Saturday, March 2, 2013

Insurance Companies – Modern Day Bandits

Insured – but No Pay!
It was during last winters stay at the Hot Springs that Bea encountered severe respiratory problems with pains in her chest. She asked me to drive here to the ER in El Centro. I got scared and was thinking the worst. It was already dark and because the bridge across the canal was closed we had to drive through the pitch-dark desert.

We had health insurance so the cost of whatever was coming our way would be covered – or so I thought. Bea was given all kinds of tests and it took 4hrs until she was released. The result was inconclusive as no medical reason could be found to be responsible for her problems. As we found out much later it was considered to be of psychological reasons or a panic attack.

After we got home we learned that the visit had racked up a bill of nearly $4000, which seems typical for the skyrocketing costs of U.S. health care. Anyway we were not worried – we had insurance so they would pay.



Yesterday, a full year later, we received a letter from the insurance company informing us that this claim was NOT eligible for payment. The reason given was that she was not HOSPITALIZED but only treated in the ER and that no medical reasons were detected.

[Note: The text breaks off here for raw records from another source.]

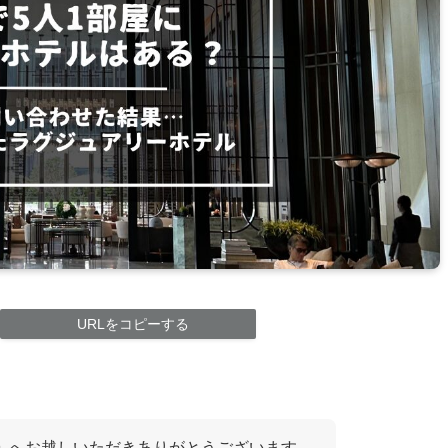
URLをコピーする
」
へお越しいただきありがとうございます。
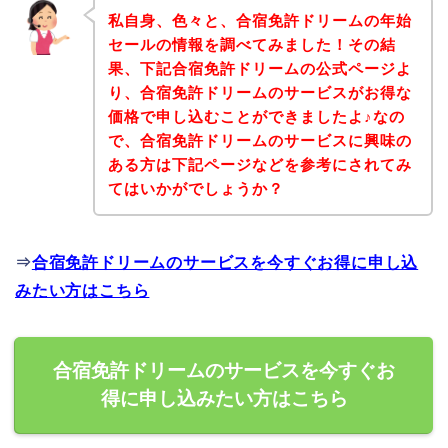
私自身、色々と、合宿免許ドリームの年始
セールの情報を調べてみました！その結
果、下記合宿免許ドリームの公式ページよ
り、合宿免許ドリームのサービスがお得な
価格で申し込むことができましたよ♪なの
で、合宿免許ドリームのサービスに興味の
ある方は下記ページなどを参考にされてみ
てはいかがでしょうか？
⇒
合宿免許ドリームのサービスを今すぐお得に申し込
みたい方はこちら
合宿免許ドリームのサービスを今すぐお
得に申し込みたい方はこちら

Needless to say we were flabbergasted and deeply disappointed. After all, the same insurance company had just raised this winters premium with about 50%.

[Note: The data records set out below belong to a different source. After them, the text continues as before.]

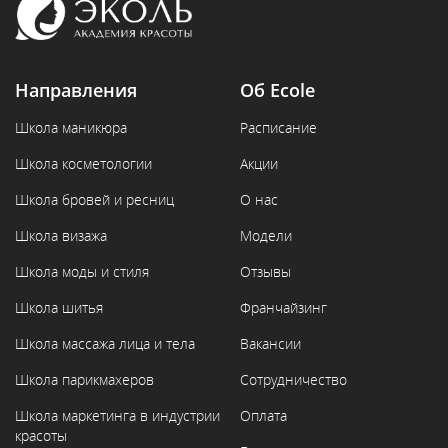
нами самостоятельно.
Направления
Об Ecole
Школа маникюра
Расписание
Школа косметологии
Акции
Школа бровей и ресниц
О нас
Школа визажа
Модели
Школа моды и стиля
Отзывы
Школа шитья
Франчайзинг
Школа массажа лица и тела
Вакансии
Школа парикмахеров
Сотрудничество
Школа маркетинга в индустрии
Оплата
красоты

The question we’re asking ourselves now is how anybody could know or even suspect severe respiratory problems with chest pains to be of purely psychological reasons before seeking medical help. Also, it doesn’t seem clear that the diagnosis given that day was correct. At times Bea has had allergies and asthma-related problems.

Why I am writing this?

I think it should be a warning to all Canadian Snowbirds to really read the fine print and make sure that they have the right insurance company for the winter.

You are welcome to re-post this story anywhere you desire!


  1. Who was the insurance company? We had the opposite happen. We paid the deductible and they sent it back to us 6 months later. Ours was Manulife.

  2. How awful!! We were billed once three years after the treatment. We were shocked it hadn't been paid by the insurance company. However, the doctor didn't bill in the time period so we got stuck with it.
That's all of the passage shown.